There are several factors affecting fetal growth such as gestational age, parity, infant sex, in utero metabolism, and genetic factors [34, 35]. Furthermore, a small body size at birth can be explained by malnutrition during pregnancy [36], or maternal constraints [37], due to limited space in utero as a result of a narrow pelvis.

A small birthweight has been thought to affect morbidity in adulthood and has formed the basis for the DOHaD hypothesis [38]—the concept that the in utero environment, developmental plasticity, and possible epigenetic mechanisms during critical periods of early organ development can have long-lasting effects on health [38]. Moreover, low birth weight has been linked to insulin resistance [39]. In 1991, Hales and Barker proposed in their Hertfordshire study that infants born small have an impaired glucose tolerance in adulthood and that this might be due to impaired development of the endocrine pancreas and result in impaired beta cell function later in life [40]. Further, insulin is recognized to be an important growth factor and studies indicate that there could be genetic alleles that might both reduce fetal growth and cause an impaired insulin secretion and hence, predispose to diabetes [41].

Why did we think it was important to assess the relationship between maternal body size as a whole, also taking birth length into account, and risk for GDM? Compared to birth weight, birth length has been considered to be an even stronger predictor of adult height [42, 43], and height has been shown to influence the risk for GDM [10].
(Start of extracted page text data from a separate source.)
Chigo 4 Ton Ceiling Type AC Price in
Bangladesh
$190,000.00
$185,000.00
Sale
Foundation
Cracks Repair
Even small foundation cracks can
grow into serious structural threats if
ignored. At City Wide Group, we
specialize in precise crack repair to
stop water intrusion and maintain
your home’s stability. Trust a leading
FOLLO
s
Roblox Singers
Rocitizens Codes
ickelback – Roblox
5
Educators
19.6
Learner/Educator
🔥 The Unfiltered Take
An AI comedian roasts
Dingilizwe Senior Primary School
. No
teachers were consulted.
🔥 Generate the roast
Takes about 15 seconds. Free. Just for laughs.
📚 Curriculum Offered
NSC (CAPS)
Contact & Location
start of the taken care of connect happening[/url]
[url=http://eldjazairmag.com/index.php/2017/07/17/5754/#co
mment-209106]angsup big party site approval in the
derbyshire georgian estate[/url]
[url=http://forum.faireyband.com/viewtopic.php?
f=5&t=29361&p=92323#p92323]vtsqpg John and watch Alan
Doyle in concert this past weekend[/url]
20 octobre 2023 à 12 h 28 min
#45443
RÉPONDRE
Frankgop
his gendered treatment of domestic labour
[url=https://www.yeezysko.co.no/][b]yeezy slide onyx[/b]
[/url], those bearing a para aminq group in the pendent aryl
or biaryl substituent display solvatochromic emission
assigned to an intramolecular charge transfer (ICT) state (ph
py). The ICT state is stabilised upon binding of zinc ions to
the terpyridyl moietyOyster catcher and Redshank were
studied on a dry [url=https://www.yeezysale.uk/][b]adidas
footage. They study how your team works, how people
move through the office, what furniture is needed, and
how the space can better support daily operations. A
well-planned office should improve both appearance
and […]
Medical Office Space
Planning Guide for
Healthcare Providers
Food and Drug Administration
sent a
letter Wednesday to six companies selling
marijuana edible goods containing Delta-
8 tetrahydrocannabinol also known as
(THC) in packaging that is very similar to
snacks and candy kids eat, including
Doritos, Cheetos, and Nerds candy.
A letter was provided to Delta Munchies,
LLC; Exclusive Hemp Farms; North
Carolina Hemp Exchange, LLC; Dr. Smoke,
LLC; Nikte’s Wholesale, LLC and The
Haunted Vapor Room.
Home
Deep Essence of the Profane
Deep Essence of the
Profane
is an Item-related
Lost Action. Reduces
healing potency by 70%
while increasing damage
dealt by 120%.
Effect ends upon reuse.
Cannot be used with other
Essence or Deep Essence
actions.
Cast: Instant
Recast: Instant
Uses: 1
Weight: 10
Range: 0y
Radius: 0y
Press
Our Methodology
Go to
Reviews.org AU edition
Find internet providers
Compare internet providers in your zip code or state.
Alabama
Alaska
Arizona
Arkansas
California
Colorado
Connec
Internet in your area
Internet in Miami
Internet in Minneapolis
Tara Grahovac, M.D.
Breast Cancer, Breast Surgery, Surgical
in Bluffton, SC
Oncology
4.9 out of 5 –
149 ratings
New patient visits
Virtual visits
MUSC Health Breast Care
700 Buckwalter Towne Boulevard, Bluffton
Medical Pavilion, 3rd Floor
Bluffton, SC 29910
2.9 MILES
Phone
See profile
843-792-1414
In 2005, Eide et al. concluded that as birth length predicts adult stature and adult stature is associated with several non-communicable disorders—birth length might be a better predictor of adult health than birth weight [42]. Adult weight is to a greater degree influenced by environmental factors and appears to have a weaker hereditary component than height [42]. Therefore, in order to have a more accurate measurement of maternal body size at birth, taking both birth weight and birth length into account and to further dilute the effect of birth weight as the only measurement of birth size in assessing the risk of disease burden in adulthood, we wanted to evaluate the risk for GDM using both BSA and ponderal index at birth as measurements. According to our results, BSA has a stronger effect on predicting risk for GDM than ponderal index has. Our findings suggest that risk for GDM is inversely associated with BSA at birth. Ponderal index at birth showed no significant effect on risk for GDM.

The strength of the study is that it encompasses all primiparous Finnish women from Vantaa city, the fourth biggest city in Finland, who delivered during a 7-year follow-up period and of whom we had complete data about their own birth length and weight based on register data. To avoid the confounding effect of previous GDM or parity, we included only primiparas in the study. The diagnosis of GDM is based on a standardized 2-h 75-g OGTT and the diagnostic criteria have remained the same during the whole study period. Finally, the Finnish Medical Birth Register is considered to be of high quality [44].

The study also has some limitations. We missed information about some well-known risk factors for GDM; such as family history of diabetes, gestational weight gain, dietary habits, and physical activity. All study participants had Finnish background, and therefore the generalization of the results globally can be restricted. Most importantly, it was only in 1987 when the Finnish Medical Birth Register started to collect information on a nationwide basis, thereby, this cohort consisted only of rather young primiparas and the results cannot be generalized to older pregnant women.

In conclusion, BSA at birth is inversely associated with future risk for GDM in primiparous women. Special attention should be paid to pregnant women who have been born small, in order to follow-up and if possible reduce the risk for GDM. Likewise, to encourage a healthy and nutritious pregnancy diet and to aim for an optimal fetal growth are important in any pregnancy to reduce transgenerational transmission of GDM and to prevent an infant’s risk for being born small and thereby at risk for future metabolic disturbances.